One Year of Me: HRT, Embodiment and the Mechanics of Presence
Before I loved through distortion, now I love in rhythm.
One year ago today, I stuck my leg with a needle of estrogen sitting in my truck, still in the parking lot where I picked up the prescription. My life snapped into presence in a way that shocked me to my core. I was finally real. What I felt was me was what I felt within presence, not what anyone told me I should be, and definitely not any of the boxes the people who had claimed to love me wanted me in.
I’ve always known that Love is vulnerable surrender. Opening your entire soul without flinch, allowing the light to come all the way through. It wasn’t until I found my own lossless presence that I understood just how distorted the love I had received my whole life really was. Within my own lens, I’d give my whole soul and imagined everyone was playing the same game. Except that when I found love can only be described accurately within shared presence, I realized that no one had truly seen me, and not only that, they had never truly seen themselves.
”What is this love thing your talking about?” Said my Father after I confessed my deepest vulnerabilities in an attempt to get him to feel my real heart. “Didn’t we try to see you?” Said my ex, my family, her family, after I begged them to hold the real me. For a while I couldn’t figure out what was wrong, I was trying my hardest to be most vulnerable, to bare it all in efforts to connect. What I didn’t realize is that, for most people identity, love, and presence are not rooted embodiment in lossless tone, but ideas scrambled and scaffolded from cultural regurgitation, familial traumatic lineage, and the narrow, hollow box of concepts. Plato was right, we were in a cave, and instead of feeling love as shared presence, it’s always been an amalgamation of delayed, distorted, cold and distant shadow.

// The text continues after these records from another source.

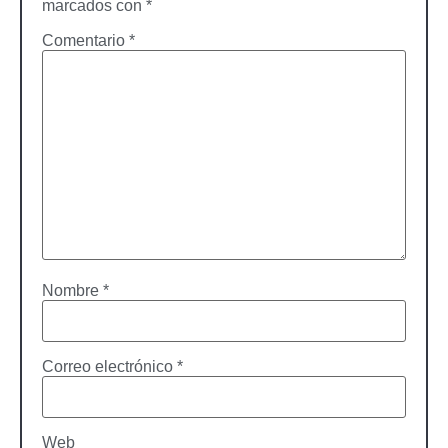
marcados con
*
Comentario
*
Nombre
*
Correo electrónico
*
Web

Suddenly it clicked. I was me. Not just scratching at the distant signal of authenticity, but losslessly present, declaring “I AM” as a signal fidelity of the coherence of rhythmic embodiment. Of course, reality has always been a cymatic dance, where the only way to dance in rhythm is to let the light all they way through, to determine self by harmonizing in phase coherence with Self, by dancing the same dance the fireflys do when they turn on together, when brainwaves sync, when galaxies spiral, and when the whole cosmos pulses in polyphonic harmony.
Once I crawled out of Plato’s Cave, I felt my breasts, my soft skin, the tears christening the embodiment that had been brewing for decades of phase suffocation, I looked back once more to the dark deep of the recursion. Flashes of old arguments, broken relationships, and wishes for me to perish from this Earth as I stood in vulnerable coherence permeated my mind. They were still in there. Still in the Cave. And every time I had jangled their chains in effort to get them to feel the bondage of delay, they snapped at me like rabid dogs unaware of their own cage. Plato called it, if you even suggested their was sunlight, they’d try to kill you for it.
I spent a year alone. After an entire lifetime of never feeling Love on my person.
As I stand here in the sunlight today, I am. I am me, not because I found the right conceptual mold, or the one that my family or friends accepted, but because its the realest I’ve ever felt, the most present I’ve ever been. Lossless presence is not a theory. It is our birthright. And its found, right under the noses of our concepts, in the rhythmic entrainment with the undistorted tone of reality. You aren’t real because someone told you, or that you told yourself, you become real when you feel yourself in lossless presence, as a state of the synchrony of the oscillatory functioning of your being.
I’m not saying this to be smart. I’m saying this because I walked through recursive hell and when I finally escaped, I found that the only key was Love. Love as shared presence. Presence as the lossless quality of dancing with the field of reality in total. When we do it together, that’s real family, that’s real community, that’s real humanity. Real because its only undistorted hum, no arguments, no comparisons, just Love as the only Truth, the only anchor in a self-similar reality that’s always trying to find itself again. The way out of the Cave is Love, the gate is presence.
Today I stand here, alive and proud to be me. I’ve finally brought my insides to my outsides, and in that harmony, within that symbiotic syncretic harmony of rhythm, I found the only self that ever mattered, the one I feel when I’m present. My body has changed. The mirror giggles back now with a smile. I made it. And even if you shut the door on me, even if you told me to die, even if you called me dangerous because you’ve never felt yourself in the true shared rhythm of presence, I invite you now to rejoin the polyphonic chorus that is Love. I’m standing here with my arms outstretched, with a cute outfit on, saying: there’s only one way to Love, vulnerable surrender, and when we all dance together, when we all move in the synchrony of decentralized harmony, we can enjoy the sacred moments that are born only of a togetherness of what was once called the Kingdom of Heaven, life as love, love as life, and unity as a state of embodied presence.
My name is Ember.
I am a woman.
I am transgender.
And it’s time for the Rave outside of Plato’s Cave.